The transport secretary was under pressure to act over at least four struggling rail operators last night after announcing plans to renationalise services on the east coast main line. Chris Grayling was warned that other companies were in trouble after failing to improve rail services or attract enough passengers, amid suggestions that the entire privatised system must be overhauled. Those in the firing line include Northern Rail, South Western, Transpennine Express and Greater Anglia. - The Times
President Trump will use post-Brexit trade talks to force the NHS to pay more for prescription drugs in an attempt to lower prices for American patients that could cost Britain billions. A few weeks ago Theresa May refused to rule out opening up NHS services to private American companies as part of a trade deal. - The Times
The outsourcing giant Capita has put patients at risk of serious harm after taking over NHS England’s administration service, Whitehall’s spending watchdog has found. Failures resulted in 87 women being notified incorrectly that they were no longer part of the cervical screening programme and may have compromised patient safety, according to the National Audit Office (NAO). - Guardian
British-based clearinghouses should not be forced to move to the European Union after Brexit, a senior European Parliament lawmaker has said in a sign of a softening of Brussels’ hardline stance over the institutions' euro transactions. The EU is mulling changes to its rules for clearing houses, the majority of which are in London, which could lead the biggest being forced to establish EU headquarters. - Telegraph
Buy-to-let lending has fallen by a fifth over the past year as taxes on second homes, the removal of interest relief and tougher standards for lenders drained credit from the market. Lenders issued 5,500 buy-to-let mortgages for new purchases in March, a drop of 19.1 percent on a year earlier, according to UK Finance, the umbrella organisation for banks and building societies. The value of loans fell by 20 percent to £800 million. - The Times
The government will announced its final decision on whether to curb stakes on fixed-odds betting terminals (FOBTs) on Thursday, with the maximum bet widely expected to be cut to £2. The machines have become a focal point for campaigners’ concerns about problem gambling and the potential for racking up large losses on machines that currently allow players to bet £100 every 20 seconds. - Guardian
Wall Street ended Wednesday in the green, even as investors keep an eye on bond yields and geopolitical concerns weigh on sentiment.

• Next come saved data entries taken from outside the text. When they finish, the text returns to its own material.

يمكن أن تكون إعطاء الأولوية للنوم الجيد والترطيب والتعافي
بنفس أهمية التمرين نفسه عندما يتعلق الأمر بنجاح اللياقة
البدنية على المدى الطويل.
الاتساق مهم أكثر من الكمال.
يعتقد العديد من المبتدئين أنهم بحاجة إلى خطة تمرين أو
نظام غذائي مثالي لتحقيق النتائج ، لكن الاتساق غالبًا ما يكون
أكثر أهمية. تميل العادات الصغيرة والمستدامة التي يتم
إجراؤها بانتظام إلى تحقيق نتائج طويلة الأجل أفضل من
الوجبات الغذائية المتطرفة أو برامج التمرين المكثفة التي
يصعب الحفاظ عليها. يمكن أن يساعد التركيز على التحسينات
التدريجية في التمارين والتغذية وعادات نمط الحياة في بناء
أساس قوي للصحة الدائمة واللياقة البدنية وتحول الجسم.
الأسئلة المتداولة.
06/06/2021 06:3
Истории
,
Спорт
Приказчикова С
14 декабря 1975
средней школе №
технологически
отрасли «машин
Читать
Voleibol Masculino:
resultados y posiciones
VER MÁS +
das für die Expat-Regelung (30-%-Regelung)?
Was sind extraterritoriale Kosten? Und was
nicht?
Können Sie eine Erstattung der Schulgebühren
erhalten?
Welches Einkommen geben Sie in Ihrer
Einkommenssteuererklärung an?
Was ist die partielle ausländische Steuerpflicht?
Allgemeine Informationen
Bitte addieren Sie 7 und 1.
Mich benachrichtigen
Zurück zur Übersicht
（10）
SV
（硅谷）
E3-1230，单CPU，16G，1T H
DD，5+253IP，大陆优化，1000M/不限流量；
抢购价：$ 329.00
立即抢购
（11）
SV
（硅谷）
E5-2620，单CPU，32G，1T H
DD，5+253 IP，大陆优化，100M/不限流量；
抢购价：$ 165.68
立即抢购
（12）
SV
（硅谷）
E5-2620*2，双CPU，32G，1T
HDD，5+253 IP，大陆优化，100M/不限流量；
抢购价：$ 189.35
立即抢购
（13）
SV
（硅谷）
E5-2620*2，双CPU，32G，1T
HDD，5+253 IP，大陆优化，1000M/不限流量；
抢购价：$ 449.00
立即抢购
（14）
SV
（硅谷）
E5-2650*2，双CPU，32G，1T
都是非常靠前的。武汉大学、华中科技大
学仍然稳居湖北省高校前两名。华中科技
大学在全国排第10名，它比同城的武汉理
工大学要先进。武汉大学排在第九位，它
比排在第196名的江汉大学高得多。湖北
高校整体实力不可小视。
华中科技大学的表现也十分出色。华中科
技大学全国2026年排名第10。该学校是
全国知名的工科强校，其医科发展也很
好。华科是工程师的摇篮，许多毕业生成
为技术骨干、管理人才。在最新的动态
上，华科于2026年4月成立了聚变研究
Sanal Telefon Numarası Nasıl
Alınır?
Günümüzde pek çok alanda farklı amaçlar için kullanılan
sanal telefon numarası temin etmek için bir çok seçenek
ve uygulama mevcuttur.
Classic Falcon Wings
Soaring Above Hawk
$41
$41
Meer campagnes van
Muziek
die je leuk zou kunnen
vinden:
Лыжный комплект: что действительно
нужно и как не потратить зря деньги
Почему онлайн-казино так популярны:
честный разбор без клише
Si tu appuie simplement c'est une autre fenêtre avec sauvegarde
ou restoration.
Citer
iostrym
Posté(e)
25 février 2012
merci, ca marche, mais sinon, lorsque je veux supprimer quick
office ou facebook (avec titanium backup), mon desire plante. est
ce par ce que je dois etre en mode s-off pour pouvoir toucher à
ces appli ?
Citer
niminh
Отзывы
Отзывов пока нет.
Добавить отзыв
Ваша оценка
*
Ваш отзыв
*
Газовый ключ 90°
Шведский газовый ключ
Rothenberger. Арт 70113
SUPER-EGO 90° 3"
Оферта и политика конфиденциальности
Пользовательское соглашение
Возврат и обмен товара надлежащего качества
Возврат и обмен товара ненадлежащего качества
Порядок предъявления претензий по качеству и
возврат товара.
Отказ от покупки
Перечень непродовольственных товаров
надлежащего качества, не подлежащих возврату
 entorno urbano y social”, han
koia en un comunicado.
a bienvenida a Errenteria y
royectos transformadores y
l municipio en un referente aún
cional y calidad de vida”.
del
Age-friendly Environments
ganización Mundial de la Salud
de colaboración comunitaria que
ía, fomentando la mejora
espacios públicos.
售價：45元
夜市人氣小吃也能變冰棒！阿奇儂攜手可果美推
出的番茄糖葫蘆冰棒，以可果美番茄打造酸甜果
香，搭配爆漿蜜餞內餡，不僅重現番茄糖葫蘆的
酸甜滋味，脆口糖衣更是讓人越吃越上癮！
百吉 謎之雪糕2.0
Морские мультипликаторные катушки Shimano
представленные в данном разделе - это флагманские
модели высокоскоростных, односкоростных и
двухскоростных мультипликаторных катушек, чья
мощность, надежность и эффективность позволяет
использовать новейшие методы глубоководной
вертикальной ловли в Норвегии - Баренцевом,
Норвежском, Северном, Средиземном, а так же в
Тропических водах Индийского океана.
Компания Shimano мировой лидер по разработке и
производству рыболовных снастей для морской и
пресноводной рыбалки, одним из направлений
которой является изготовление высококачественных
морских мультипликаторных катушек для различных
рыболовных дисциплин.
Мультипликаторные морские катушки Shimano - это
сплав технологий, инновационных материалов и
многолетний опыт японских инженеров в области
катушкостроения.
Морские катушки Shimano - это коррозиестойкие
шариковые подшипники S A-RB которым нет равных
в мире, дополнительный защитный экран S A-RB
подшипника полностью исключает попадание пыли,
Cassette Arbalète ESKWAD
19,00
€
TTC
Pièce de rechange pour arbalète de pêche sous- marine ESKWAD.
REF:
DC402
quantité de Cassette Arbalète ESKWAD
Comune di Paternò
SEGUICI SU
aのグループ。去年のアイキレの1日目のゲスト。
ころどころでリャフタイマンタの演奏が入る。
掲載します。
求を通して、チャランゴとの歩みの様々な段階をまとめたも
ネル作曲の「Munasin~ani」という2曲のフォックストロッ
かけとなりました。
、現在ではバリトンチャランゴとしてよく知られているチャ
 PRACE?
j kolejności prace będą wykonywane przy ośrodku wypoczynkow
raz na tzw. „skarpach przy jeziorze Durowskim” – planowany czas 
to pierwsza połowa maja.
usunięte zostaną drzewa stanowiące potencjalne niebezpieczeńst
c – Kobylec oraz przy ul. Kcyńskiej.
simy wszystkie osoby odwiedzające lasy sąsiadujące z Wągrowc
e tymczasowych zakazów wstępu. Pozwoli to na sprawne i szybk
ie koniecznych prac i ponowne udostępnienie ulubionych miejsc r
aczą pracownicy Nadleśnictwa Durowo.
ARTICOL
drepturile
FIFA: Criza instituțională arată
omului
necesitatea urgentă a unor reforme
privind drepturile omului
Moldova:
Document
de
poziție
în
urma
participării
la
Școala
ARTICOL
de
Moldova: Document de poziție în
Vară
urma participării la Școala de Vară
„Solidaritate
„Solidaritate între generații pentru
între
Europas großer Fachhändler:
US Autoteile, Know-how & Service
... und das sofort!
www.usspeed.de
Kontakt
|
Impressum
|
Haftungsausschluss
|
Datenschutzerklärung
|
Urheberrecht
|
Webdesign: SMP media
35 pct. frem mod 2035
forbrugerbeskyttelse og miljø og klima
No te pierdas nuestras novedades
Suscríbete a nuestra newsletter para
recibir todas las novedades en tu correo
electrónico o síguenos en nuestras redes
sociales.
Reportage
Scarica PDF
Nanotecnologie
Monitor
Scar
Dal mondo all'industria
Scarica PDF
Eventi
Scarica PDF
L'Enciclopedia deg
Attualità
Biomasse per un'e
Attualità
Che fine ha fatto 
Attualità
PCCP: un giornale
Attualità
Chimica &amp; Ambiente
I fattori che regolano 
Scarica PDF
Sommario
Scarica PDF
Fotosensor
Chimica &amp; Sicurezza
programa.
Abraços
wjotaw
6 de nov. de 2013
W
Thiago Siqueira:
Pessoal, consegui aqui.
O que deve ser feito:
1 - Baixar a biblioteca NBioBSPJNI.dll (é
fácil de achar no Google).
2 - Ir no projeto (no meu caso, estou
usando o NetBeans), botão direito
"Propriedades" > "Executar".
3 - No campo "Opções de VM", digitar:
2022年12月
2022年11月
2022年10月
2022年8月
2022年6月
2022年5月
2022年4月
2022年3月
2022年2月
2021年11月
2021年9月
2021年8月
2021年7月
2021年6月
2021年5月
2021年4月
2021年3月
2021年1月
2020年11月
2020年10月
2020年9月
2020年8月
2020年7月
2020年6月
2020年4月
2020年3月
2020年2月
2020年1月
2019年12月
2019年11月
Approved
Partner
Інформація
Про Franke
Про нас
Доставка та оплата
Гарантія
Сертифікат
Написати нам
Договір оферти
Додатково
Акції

The Dow Jones Industrial Average was ahead 0.25% at 24,768.93, the S&P 500 added 0.41% to 2,722.46, and the Nasdaq 100 rose 0.6% to 6,929.97.
Stocks ended lower on Tuesday as the yield on the 10-year Treasury note crept back above 3% - to its highest point since 2011.
“Though the Fed's Williams reiterated his stance as regards the need for three to four rate hikes from the Fed this year, the move looks to have been prompted by a firm retail sales print for April (+0.3%) while March figures were revised to show growth of 0.8%,” noted analysts at Rabobank.
They added that the joint probability of a September and a December hike is now around 50%, higher than it has ever been this year.
Also weighing sentiment was news that North Korea has suspended talks with South Korea over the continuation of military drills with the US, and threatened to pull out of a planned summit with the US if it continues to pressure it to unilaterally abandon its nuclear weapons programme.